Dabei wäre eine höhere Beteiligung gerade für uns und unser Selbstverständnis als Volkspartei wichtig, weil Frauen die Hälfte der Bevölkerung ausmachen - aus meiner Sicht ein Kriterium, das ebenso wie der Anteil an den Parteimitgliedern eine Rolle spielen muss. Denn Frauen bringen oft andere Erfahrungen und Sichtweisen ein. Gemischte Teams kommen so in der Politik ebenso wie in Wirtschaft oder Verwaltung zu angemesseneren, lebensnäheren Ergebnissen. Nicht zuletzt stellen Frauen die Hälfte der Wahlberechtigten. Wir werden unsere Chancen darauf, überhaupt Mandate bzw. aussichtsreiche Kandidaturen vergeben zu können, nur dann wahren können, wenn wir auch in Zukunft für Frauen jeden Alters wählbar sind. Das wird für eine auch in der Wahrnehmung männlich dominierten Union sehr schwierig werden, wenn Angela Merkel nicht mehr als Kanzlerin antritt.

Sie haben natürlich recht, dass es jeder Frau frei steht, in eine Partei einzutreten und sich mehr zu engagieren. Das Verhältnis von Ursache und Wirkung ist allerdings etwas komplizierter: gerade in den letzten Monaten, in denen unsere Stadt- und Gemeindeverbände Kandidatinnen für die Kommunalwahlen gesucht haben, wurden von den angesprochenen Frauen Absagen häufig mit den unverändert gleichen und typischen Lebenssituation von Frauen begründet: der Mann will es nicht (oder würde gerne selber kandidieren), die Kinder brauchen gerade mehr Unterstützung in der Schule, keine Zeit neben Beruf und Haushalt. Und während junge Männer in der Regel mit hohem Selbstvertrauen ausgerüstet sind, zögern Frauen oft und stellen sich trotz gleicher Qualifikation und politischem Interesse selbst in Frage. Gleiches gilt für Vorstandswahlen. Wenn es dann um die „prominenteren“ Ämter und Mandate geht, fällt der Blick auf diejenigen, die bereits in Parteivorständen und kommunalen Fraktionen aufgefallen sind; diese Vorstände sind der Pool, aus dem später Kandidaten gewonnen werden. Deshalb widerspricht eine Quotenregelung nicht der Bestenauslese, sondern sichert gerade, dass mehr gute und beste Potenziale überhaupt bemerkt werden.

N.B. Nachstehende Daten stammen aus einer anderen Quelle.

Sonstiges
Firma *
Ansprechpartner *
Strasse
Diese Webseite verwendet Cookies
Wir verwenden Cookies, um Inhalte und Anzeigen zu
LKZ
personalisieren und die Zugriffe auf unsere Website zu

Heute verschieben sich schon an dieser Stelle die Chancen zulasten der Frauen - dauerhaft und uneinholbar. Wir müssen also die Chancen erhöhen, dass sich Frauen engagieren und sich so auch für weitere Aufgaben ins Spiel bringen können. Daher bedauere ich, dass die angestrebte Quote die Gemeinde-, Stadt- und Ortsverbände an der Basis nicht mit einschließt, denn hier beginnt das politische Engagement und entsprechend sollte der Zugang für Frauen, die bislang unterrepräsentiert sind, erleichtert werden.

Wir haben große Erfolge bei der Besetzung von politischen Spitzenämtern mit Frauen erreicht: die erste Bundeskanzlerin, die erste EU-Kommissionspräsidentin, eine amtierende Parteivorsitzende. Doch zwei davon werden absehbar aus ihren Funktionen ausscheiden und durch Männer ersetzt. Es wird deutlich, dass sich unterhalb der Führungsebene zu wenig getan hat. Deshalb braucht es jetzt mehr verbindliche Vorgaben. Die Frauenquote ist hier kein Selbstzweck, sondern ein Druckmittel für den Übergang zur Unterstützung von Frauen in der Politik, bis das Thema Quote nicht mehr nötig sein wird.